GIVEN RECORDS:
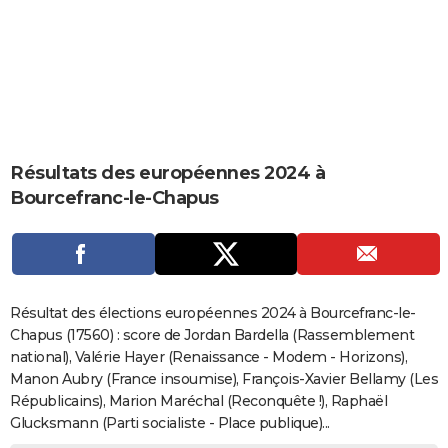
City break
Voyage de noces
Climat
Destinations
Voyage nature
Forum
+
PHOTO
GUIDES D'ACHAT
BONS PLANS
CARTE DE VOEUX
Résultats des européennes 2024 à
Carte Bonne année
Carte Pâques
Carte de Noël
Carte Saint-Valentin
Carte d'anniversaire
DICTIONNAIRE
Bourcefranc-le-Chapus
Biographies
Expressions
Dictionnaire
Citations
Proverbes
PROGRAMME TV
COPAINS D'AVANT
Se connecter
Collèges
Universités
Service militaire
S'inscrire
Lycées
Primaires
Entreprises
Avis de recherche
AVIS DE DÉCÈS
Résultat des élections européennes 2024 à Bourcefranc-le-
Chapus (17560) : score de Jordan Bardella (Rassemblement
FORUM
national), Valérie Hayer (Renaissance - Modem - Horizons),
Manon Aubry (France insoumise), François-Xavier Bellamy (Les
Lifestyle
Sport
Television
Cinema
Bricolage
Culture
Auto
Voyage
Républicains), Marion Maréchal (Reconquête !), Raphaël
Glucksmann (Parti socialiste - Place publique)...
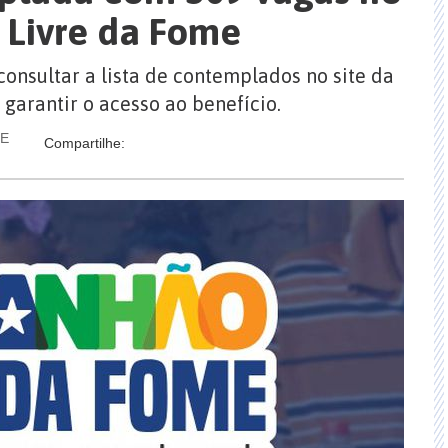
Livre da Fome
consultar a lista de contemplados no site da
 garantir o acesso ao benefício.
TE
Compartilhe:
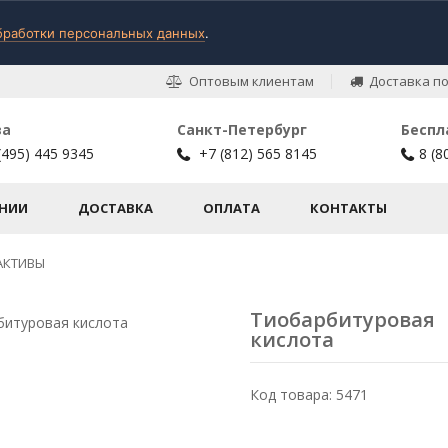
бработки персональных данных
.
Оптовым клиентам
Доставка по
ва
Санкт-Петербург
Беспл
(495) 445 9345
+7 (812) 565 8145
8 (8
НИИ
ДОСТАВКА
ОПЛАТА
КОНТАКТЫ
АКТИВЫ
Тиобарбитуровая
кислота
Код товара: 5471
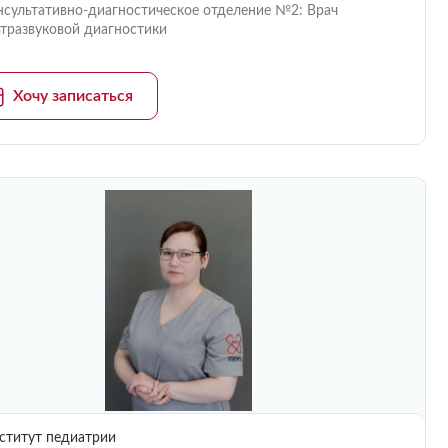
нсультативно-диагностическое отделение №2: Врач
ьтразвуковой диагностики
Хочу записаться
титут педиатрии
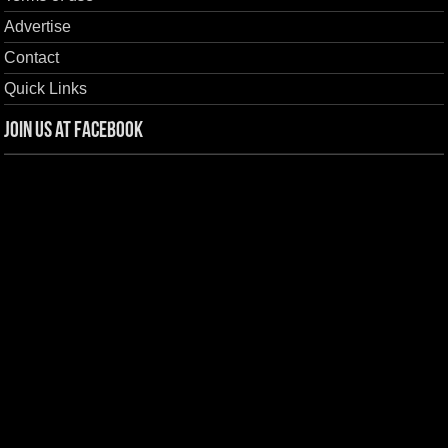
Advertise
Contact
Quick Links
Join us at Facebook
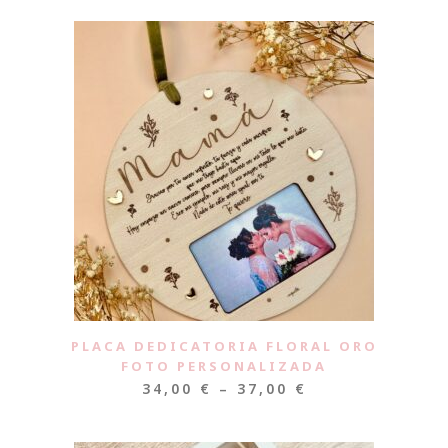
PLACA DEDICATORIA FLORAL ORO
FOTO PERSONALIZADA
34,00
€
–
37,00
€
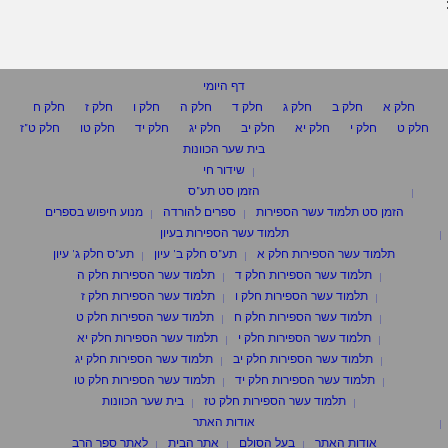
דף היומי
חלק א
חלק ב
חלק ג
חלק ד
חלק ה
חלק ו
חלק ז
חלק ח
חלק ט
חלק י
חלק יא
חלק יב
חלק יג
חלק יד
חלק טו
חלק ט"ז
בית שער הכוונות
שידור חי
הזמן סט תע"ס
הזמן סט תלמוד עשר הספירות
ספרים להורדה
מנוע חיפוש בספרים
תלמוד עשר הספירות בעיון
תלמוד עשר הספירות חלק א
תע"ס חלק ב' עיון
תע"ס חלק ג' עיון
תלמוד עשר הספירות חלק ד
תלמוד עשר הספירות חלק ה
תלמוד עשר הספירות חלק ו
תלמוד עשר הספירות חלק ז
תלמוד עשר הספירות חלק ח
תלמוד עשר הספירות חלק ט
תלמוד עשר הספירות חלק י
תלמוד עשר הספירות חלק יא
תלמוד עשר הספירות חלק יב
תלמוד עשר הספירות חלק יג
תלמוד עשר הספירות חלק יד
תלמוד עשר הספירות חלק טו
תלמוד עשר הספירות חלק טז
בית שער הכוונות
אודות האתר
אודות האתר
בעל הסולם
אתר הבית
לאתר ספר הרב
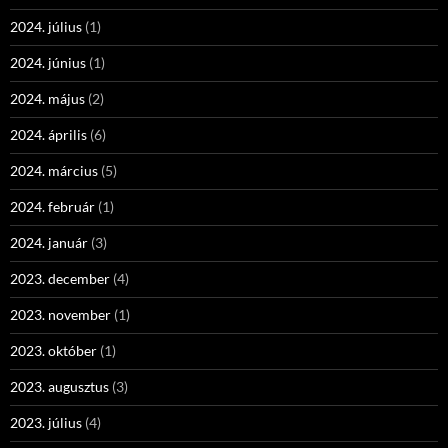
2024. július
(1)
2024. június
(1)
2024. május
(2)
2024. április
(6)
2024. március
(5)
2024. február
(1)
2024. január
(3)
2023. december
(4)
2023. november
(1)
2023. október
(1)
2023. augusztus
(3)
2023. július
(4)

INSTRUCTIONS FOR THE TASK: Each record should be printed again precisely, though not its pictures.

EXERCISE RESULT:
City break
Voyage de noces
Climat
Destinations
Voyage nature
Forum
+
PHOTO
GUIDES D'ACHAT
BONS PLANS
CARTE DE VOEUX
Résultats des européennes 2024 à
Carte Bonne année
Carte Pâques
Carte de Noël
Carte Saint-Valentin
Carte d'anniversaire
DICTIONNAIRE
Bourcefranc-le-Chapus
Biographies
Expressions
Dictionnaire
Citations
Proverbes
PROGRAMME TV
COPAINS D'AVANT
Se connecter
Collèges
Universités
Service militaire
S'inscrire
Lycées
Primaires
Entreprises
Avis de recherche
AVIS DE DÉCÈS
Résultat des élections européennes 2024 à Bourcefranc-le-
Chapus (17560) : score de Jordan Bardella (Rassemblement
FORUM
national), Valérie Hayer (Renaissance - Modem - Horizons),
Manon Aubry (France insoumise), François-Xavier Bellamy (Les
Lifestyle
Sport
Television
Cinema
Bricolage
Culture
Auto
Voyage
Républicains), Marion Maréchal (Reconquête !), Raphaël
Glucksmann (Parti socialiste - Place publique)...
Livre da Fome
consultar a lista de contemplados no site da
 garantir o acesso ao benefício.
TE
Compartilhe:
бработки персональных данных
.
Оптовым клиентам
Доставка по
ва
Санкт-Петербург
Беспл
(495) 445 9345
+7 (812) 565 8145
8 (8
НИИ
ДОСТАВКА
ОПЛАТА
КОНТАКТЫ
АКТИВЫ
Тиобарбитуровая
кислота
Код товара: 5471
нсультативно-диагностическое отделение №2: Врач
ьтразвуковой диагностики
Хочу записаться
титут педиатрии
Advertise
Contact
Quick Links
Join us at Facebook
PLACA DEDICATORIA FLORAL ORO
FOTO PERSONALIZADA
34,00
€
–
37,00
€
דף היומי
חלק א
חלק ב
חלק ג
חלק ד
חלק ה
חלק ו
חלק ז
חלק ח
חלק ט
חלק י
חלק יא
חלק יב
חלק יג
חלק יד
חלק טו
חלק ט"ז
בית שער הכוונות
שידור חי
הזמן סט תע"ס
הזמן סט תלמוד עשר הספירות
ספרים להורדה
מנוע חיפוש בספרים
תלמוד עשר הספירות בעיון
תלמוד עשר הספירות חלק א
תע"ס חלק ב' עיון
תע"ס חלק ג' עיון
תלמוד עשר הספירות חלק ד
תלמוד עשר הספירות חלק ה
תלמוד עשר הספירות חלק ו
תלמוד עשר הספירות חלק ז
תלמוד עשר הספירות חלק ח
תלמוד עשר הספירות חלק ט
תלמוד עשר הספירות חלק י
תלמוד עשר הספירות חלק יא
תלמוד עשר הספירות חלק יב
תלמוד עשר הספירות חלק יג
תלמוד עשר הספירות חלק יד
תלמוד עשר הספירות חלק טו
תלמוד עשר הספירות חלק טז
בית שער הכוונות
אודות האתר
אודות האתר
בעל הסולם
אתר הבית
לאתר ספר הרב
2024. július
(1)
2024. június
(1)
2024. május
(2)
2024. április
(6)
2024. március
(5)
2024. február
(1)
2024. január
(3)
2023. december
(4)
2023. november
(1)
2023. október
(1)
2023. augusztus
(3)
2023. július
(4)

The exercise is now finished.